One reason we stopped again in Chengdu was this incredible hostel, one of the best we have stayed during our 10 month travel. Comfortable, squeaky clean and quiet rooms with AC, TV & DVD player, two big and airy inner court yards, a competent travel desk, a big terrace to enjoy the superb food or a late night drink and lots of cozy communal space, are just a few features that make this place irresistible. For us, two adorable very young cats, an extensive book exchange, the free DVD library and WiFi in the whole building made it even more difficult to leave this oasis.
Moreover, we were both rather tired of traveling to a different place every day, which was pretty much the case since we have arrived in China, except our four days in Yangshuo. Not to talk about the fact that Heidi’s cold was not getting better and Gilles was also getting sick. So he decided to crash there for a few days to rest and enjoy doing nothing, which Heidi reluctantly but finally accepted. We settled down here, read a lot, ate a lot and spent a lot of time online consulting travel forums to plan our new itinerary.

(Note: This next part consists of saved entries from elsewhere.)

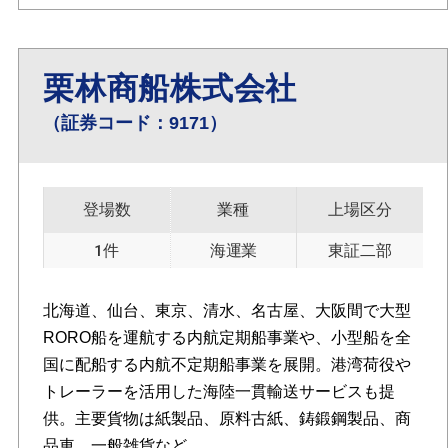
栗林商船株式会社
（証券コード：9171）
登場数
業種
上場区分
1件
海運業
東証二部
北海道、仙台、東京、清水、名古屋、大阪間で大型
RORO船を運航する内航定期船事業や、小型船を全
国に配船する内航不定期船事業を展開。港湾荷役や
トレーラーを活用した海陸一貫輸送サービスも提
供。主要貨物は紙製品、原料古紙、鋳鍛鋼製品、商
品車、一般雑貨など。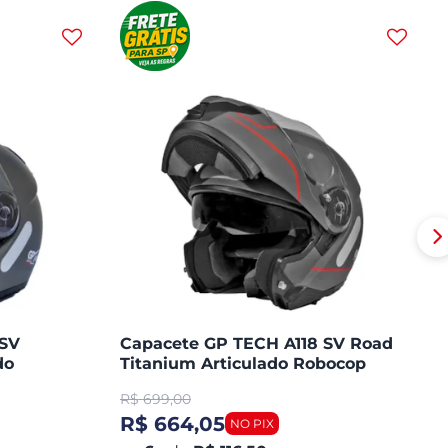
 SV
Capacete GP TECH A118 SV Road
do
Titanium Articulado Robocop
Fosco
R$
699,00
R$ 664,05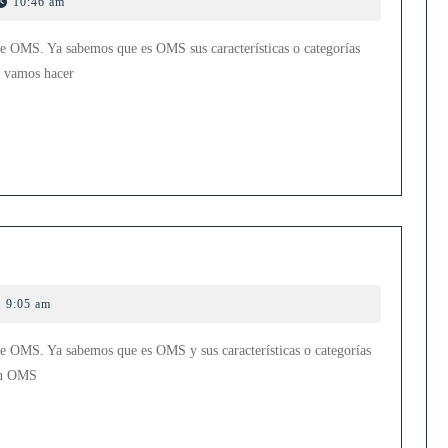
10:46 am
Agente
de
bre OMS. Ya sabemos que es OMS sus características o categorías
OMS
a vamos hacer
meros
os
9:05 am
S
bre OMS. Ya sabemos que es OMS y sus características o categorías
con OMS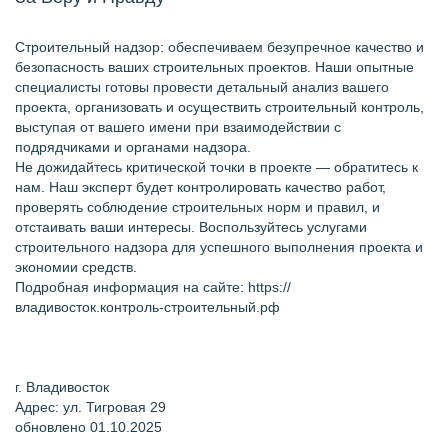
Строительный надзор: обеспечиваем безупречное качество и
безопасность ваших строительных проектов. Наши опытные
специалисты готовы провести детальный анализ вашего
проекта, организовать и осуществить строительный контроль,
выступая от вашего имени при взаимодействии с
подрядчиками и органами надзора.
Не дожидайтесь критической точки в проекте — обратитесь к
нам. Наш эксперт будет контролировать качество работ,
проверять соблюдение строительных норм и правил, и
отстаивать ваши интересы. Воспользуйтесь услугами
строительного надзора для успешного выполнения проекта и
экономии средств.
Подробная информация на сайте: https://
владивосток.контроль-строительный.рф
г. Владивосток
Адрес: ул. Тигровая 29
обновлено 01.10.2025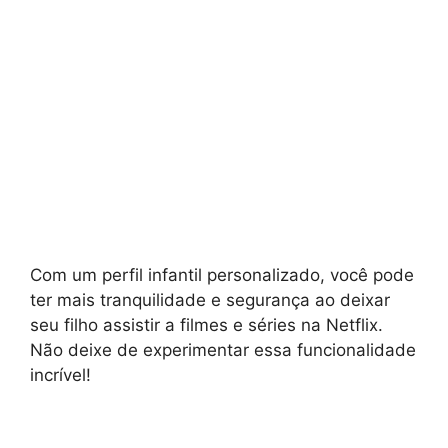
Com um perfil infantil personalizado, você pode
ter mais tranquilidade e segurança ao deixar
seu filho assistir a filmes e séries na Netflix.
Não deixe de experimentar essa funcionalidade
incrível!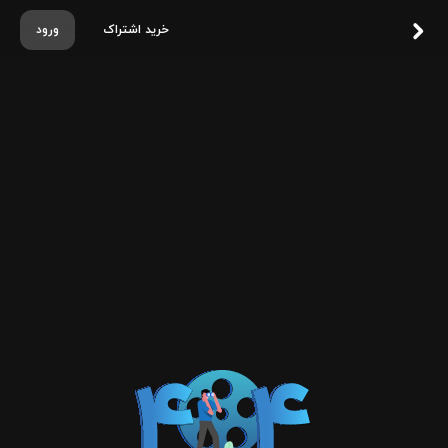
خرید اشتراک
ورود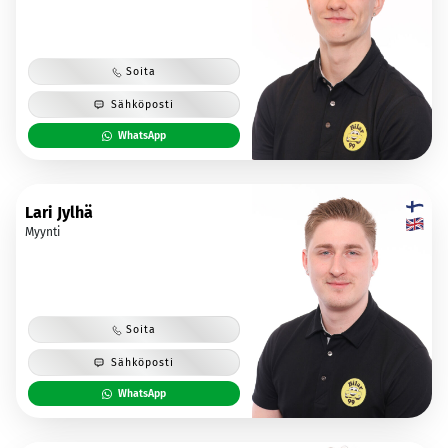
Soita
Sähköposti
WhatsApp
Lari Jylhä
Myynti
Soita
Sähköposti
WhatsApp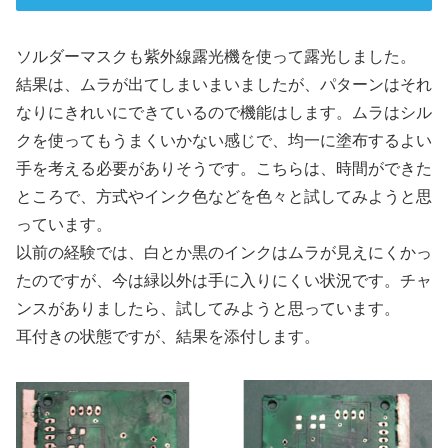
ソルダーマスクも紫外線露光機を使って露光しました。
結果は、ムラが出てしまいまいましたが、パターンはそれ
なりにきれいにできているので機能はします。ムラはシル
クを使ってもうまくいかない感じで、均一に塗布するよい
手を考える必要がありそうです。こちらは、時間ができた
ところで、方式やインク色などを色々と試してみようと思
っています。
以前の経験では、白とか黒のインクはムラが見えにくかっ
たのですが、今は緑以外は手に入りにくい状況です。チャ
ンスがありましたら、試してみようと思っています。
耳付きの状態ですが、結果を添付します。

A lot of travelers here in Chengdu had to rearrange their travel plans completely, after the nearby Tibetan border, the west of Sichuan and the north of Yunnan were closed for foreign tourists.
Besides, we started to like Chengdu, despite being China’s fifth most populous city. Yes, its main boulevard, Renmin Lu, is choked with traffic, but once you get away from the main drag, it becomes unusually quiet. Once the noisy buses are gone, only a few cars are left and the silent fleet of bikes and scooters all with electric motors noiselessly pass by, no roaring mufflers. Unfortunately, we missed the speedy service of Chengdu’s soon- to-come subway by 2 years: it will start in 2010.
Strolling along the tree-lined promenade of the Brocade Rive, there are restaurants were the city’s wealthier residents wine and dine. Sometimes, only a few meters from what looked to us like a handful of homeless people camping out in the park. We hardly allowed ourselves such heretic interpretations, but after we met a Canadian couple who told us that they saw people begging in the street of various cities, our observations seemed correct. The socialist system is not even flawless in this aspect. Heidi’s experiences with China’s medical care are described in a previous report: it is cash or no service / treatment, quite simple!